As a convicted man attempted to apologize Wednesday in Hennepin County District Court for killing a 6-year-old girl during a high-speed chase with police last summer, the judge stopped him with a stern interjection.
"It wasn't a mistake. It was intentional, outrageous conduct, pure and simple," Judge Peter Cahill told Hakeem W. Muhammad. "There is nothing you can say to put yourself in good light.
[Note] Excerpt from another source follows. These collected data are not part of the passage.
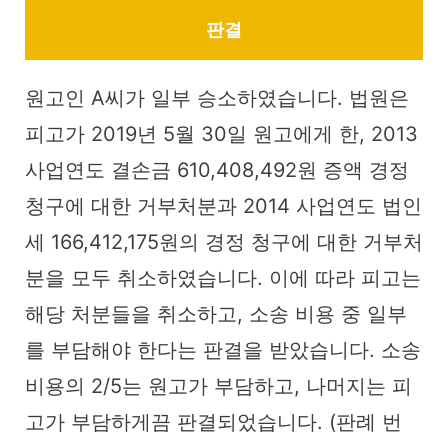
판결
원고인 A씨가 일부 승소하였습니다. 법원은
피고가 2019년 5월 30일 원고에게 한, 2013
사업연도 결손금 610,408,492원 증액 경정
청구에 대한 거부처분과 2014 사업연도 법인
세 166,412,175원의 경정 청구에 대한 거부처
분을 모두 취소하였습니다. 이에 따라 피고는
해당 처분들을 취소하고, 소송 비용 중 일부
를 부담해야 한다는 판결을 받았습니다. 소송
비용의 2/5는 원고가 부담하고, 나머지는 피
고가 부담하게끔 판결되었습니다. (판례 번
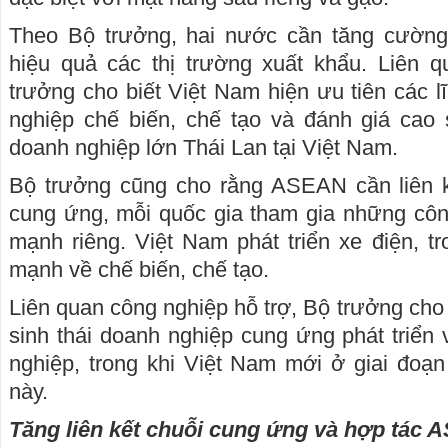
Theo Bộ trưởng, hai nước cần tăng cường
hiệu quả các thị trường xuất khẩu. Liên q
trưởng cho biết Việt Nam hiện ưu tiên các l
nghiệp chế biến, chế tạo và đánh giá cao 
doanh nghiệp lớn Thái Lan tại Việt Nam.
Bộ trưởng cũng cho rằng ASEAN cần liên k
cung ứng, mỗi quốc gia tham gia những côn
mạnh riêng. Việt Nam phát triển xe điện, tr
mạnh về chế biến, chế tạo.
Liên quan công nghiệp hỗ trợ, Bộ trưởng cho 
sinh thái doanh nghiệp cung ứng phát triển
nghiệp, trong khi Việt Nam mới ở giai đoạn 
này.
Tăng liên kết chuỗi cung ứng và hợp tác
No matter what punishment I can give you, it can't be compared to the pain the family feels."

Muhammad, 29, received the maximum penalty of nearly 23 years after pleading guilty to two felony counts, causing a death and inflicting great bodily harm while fleeing police, in connection with the collision at N. 53rd and Humboldt avenues that killed Blessings McLaurin-Grey, a Disney princess-obsessed girl who beat the odds of a rare chromosomal disorder only to have her life snuffed out by Muhammad as she headed home from the pool last summer on July 15. Blessings' 15-year-old cousin was also severely injured in the crash. Wanted on an outstanding murder warrant, he topped speeds of 90 mph on Brooklyn Center residential streets before colliding with a car carrying Blessings and her cousins.
"What I thought was going to be a fun day for my kids and niece turned out to be one of the worst days of my life," Blessings' aunt April McHerron said.
She can't shake that feeling of helplessness or the look on the kids' faces out of her head.
Grief filled the courtroom, but not only from Blessings' family. Across the aisle sat loved ones of Devan Dampier, 29, who Muhammad is accused of fatally shooting on April 7, 2022, in north Minneapolis.
Dampier's 11-year-old daughter Peyton Parayno said she is sad, confused and angry that her dad, a "kind-hearted man," is gone but Muhammad is still here.
"He had no reason to hurt him or that little girl," Parayno cried out while being held tightly by her mother, Alsaisha Lingbeck, Dampier's fiancée.